Well, on that particular day we moved form the shallow area where no one was having much luck to an area where there was access to deeper water - and it was over deeper water in 9-12 feet over 25-35 feet that we would start to spy "clouds" of fish. Every time we would mark a school in the 9-12 foot range, we would end up hooking up with a number of fish. Where were the other members of the herd while we happened ito this pattern, well the whole flotilla had given up by 2:00 p.m. that day and had pulled out. No other boat was left on the lake save us. Where would we spend the rest of our day? As already mentioned we kept on drifting through those schools / wherever we could find them! And continued to catch fish for most of the day. In the evening we also noticed a movement of fish into the shallower areas and found fish would hit on almost anything we'd throw at them.

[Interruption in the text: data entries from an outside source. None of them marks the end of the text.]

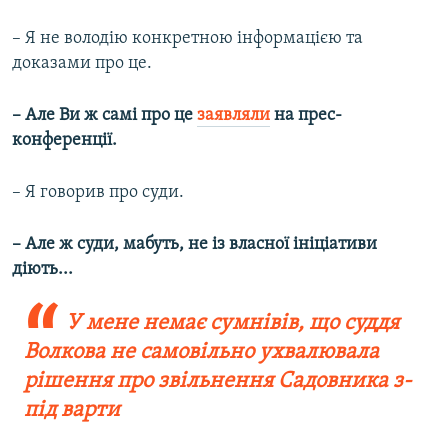
– Я не володію конкретною інформацією та
доказами про це.
– Але Ви ж самі про це
заявляли
на прес-
конференції.
– Я говорив про суди.
– Але ж суди, мабуть, не із власної ініціативи
діють...
У мене немає сумнівів, що суддя
Волкова не самовільно ухвалювала
рішення про звільнення Садовника з-
під варти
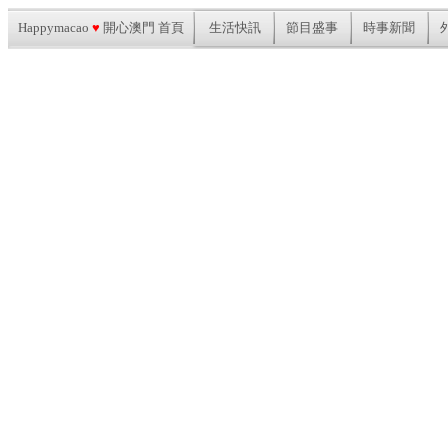
Happymacao
♥
開心澳門 首頁
生活快訊
節目盛事
時事新聞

In retrospect (writing about this about three months after the fact) we found that as the season progressed those schools of fish that bit (at 9-12 feet) were found at progressively deeper levels as the fall progressed --- much like they are supposed to do by their nature. That shallow evening bite that we experienced earlier on in the fall disappeared as well as the season progressed. As for some of the slabs we ended up catching, we found most of these fish bit further off shore or a little deeper than the majority of other fish we would catch.

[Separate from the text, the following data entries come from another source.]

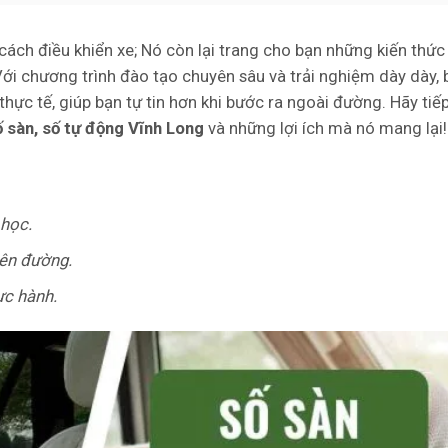
ch điều khiển xe; Nó còn lại trang cho bạn những kiến ​​thức
 Với chương trình đào tạo chuyên sâu và trải nghiệm dày dày, 
hực tế, giúp bạn tự tin hơn khi bước ra ngoài đường. Hãy tiế
ố sàn, số tự động Vĩnh Long
và những lợi ích mà nó mang lại!
 học.
rên đường.
ực hành.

What about baits? We still haven't refined that part of our approach but in general we had the greatest success using smaller jigs tipped with power baits in a variety of colors. Some colors worked better than others but I'll leave that with you to figure out on the day you're out there. Some other fine tuning elements we included in our presentation was to "shot" our lines with as much weight if not more than the weight of our jigs. Actual amounts would depend upon wind velocity – more wind would require more shotting to get that jig down into the zone.

Finally, the other one component of our approach was to depend upon sonar to find fish and even more precisely "active" fish. As time progressed, we found that fish at a particular level were active. There were other clouds of fish at different levels but if we lowered our offering down to them we found nary a bite! Not having a depth finder in this context would have not allowed us to establish this pattern. Important for effective sonar use was to put the unit "off" automatic and to a manual setting, set to show "clouds" of fish.

Well to put it in a nutshell, we finally caught our intended species for the lake and were pleasantly surprised as we had "finally found what we were looking for"and were pleasantly surprised by the experience.